Io nel privato non posso gestire il mio patrimonio per il bene della comunità”.

Benissimo, ineccepibile, ma allora perché candidarsi in Consiglio comunale, dove l’unica bussola dovrebbe essere proprio il bene della civitas? L’ha ordinato il medico? Nulla le vieta di tornare a “fare vino” e affari immobiliari, nessuno si permetterebbe più di giudicare l’incoerenza (e i conflitti di interesse) fra la sua vita politica e quella imprenditoriale.

Sostiene ancora di essersi rivolta agli uffici comunali “come qualsiasi cittadino“, come se gli uffici comunali non ne conoscessero il ruolo politico e l’influenza che i “politici” in generale possono esercitare sulle loro carriere in caso di diniego eventuale, in una congiuntura in cui ai dipendenti comunali è stato tagliato quasi tutto e molti dipendono dal surplus di stipendio generato dalle “posizioni organizzative”, per arrivare a fine mese. Afferma anche che “ne ho parlato con gli uffici, da due anni li frequento spesso“. Come qualsiasi cittadino?

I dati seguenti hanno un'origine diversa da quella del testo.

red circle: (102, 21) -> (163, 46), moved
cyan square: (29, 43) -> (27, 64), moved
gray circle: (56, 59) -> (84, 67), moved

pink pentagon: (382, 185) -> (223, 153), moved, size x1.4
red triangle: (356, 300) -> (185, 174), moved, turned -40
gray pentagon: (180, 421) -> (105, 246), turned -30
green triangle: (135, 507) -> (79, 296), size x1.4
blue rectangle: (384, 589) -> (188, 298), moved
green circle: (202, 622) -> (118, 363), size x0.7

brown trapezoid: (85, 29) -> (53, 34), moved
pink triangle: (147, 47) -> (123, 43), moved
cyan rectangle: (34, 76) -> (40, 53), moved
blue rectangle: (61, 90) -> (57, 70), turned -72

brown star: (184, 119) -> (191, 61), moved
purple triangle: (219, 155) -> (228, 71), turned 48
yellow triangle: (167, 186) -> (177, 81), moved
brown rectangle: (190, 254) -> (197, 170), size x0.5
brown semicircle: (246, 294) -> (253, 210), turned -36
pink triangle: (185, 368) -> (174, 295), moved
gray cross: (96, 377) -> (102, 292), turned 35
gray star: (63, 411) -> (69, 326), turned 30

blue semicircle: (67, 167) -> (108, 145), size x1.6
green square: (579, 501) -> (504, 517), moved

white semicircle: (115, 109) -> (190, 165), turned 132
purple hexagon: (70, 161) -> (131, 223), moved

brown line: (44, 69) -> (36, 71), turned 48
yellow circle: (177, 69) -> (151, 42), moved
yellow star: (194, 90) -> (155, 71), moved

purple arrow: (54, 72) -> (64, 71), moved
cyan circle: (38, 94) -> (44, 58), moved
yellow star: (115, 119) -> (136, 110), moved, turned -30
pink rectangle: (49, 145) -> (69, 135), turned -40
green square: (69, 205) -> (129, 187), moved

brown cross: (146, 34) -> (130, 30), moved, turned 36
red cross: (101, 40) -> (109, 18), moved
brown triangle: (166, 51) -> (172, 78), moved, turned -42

Beata lei.

Chicca finale della consigliera: “è assurdo che non si possa fare il proprio lavoro da imprenditore in trasparenza e serenità se si ha un ruolo politico” – sostiene nell’intervista che pubblichiamo in calce. “Trasparenza”? Ma allora perché far presentare la richiesta (PG/2015/0052765 del 4 febbraio 2015) da una società di nome Rentalinitaly, dove il suo nome ovviamente NON appare pur essendo SUOI gli appartamenti di cui chiede il cambio di destinazione d’uso che ne triplicherebbe o quintuplicherebbe il valore? Per appurare che socio unico e amministratore unico della società è il coniuge della consigliera comunale abbiamo dovuto effettuare una visura camerale. La trasparenza sarebbe questa?

3novembre2015 II(Copyright: Corriere della Sera 3 novembre 2015, intervista Monica Zicchiero)

Appeilo ai consiglieri comunali:

Molti di voi sono stati eletti con promesse solenni di discontinuità rispetto al passato, nella lista di un candidato Sindaco che prometteva “30.000 nuovi residenti”. Approvare quella delibera sarebbe forse un segno di discontinuità con le pratiche del passato? In che senso potrebbe facilitare l’arrivo di nuovi residenti, dato che la destinazione alberghiera sottrae spazi ulteriori alla residenzialità attuale o potenziale? Fatevi in coscienza questa domanda, prima di votare.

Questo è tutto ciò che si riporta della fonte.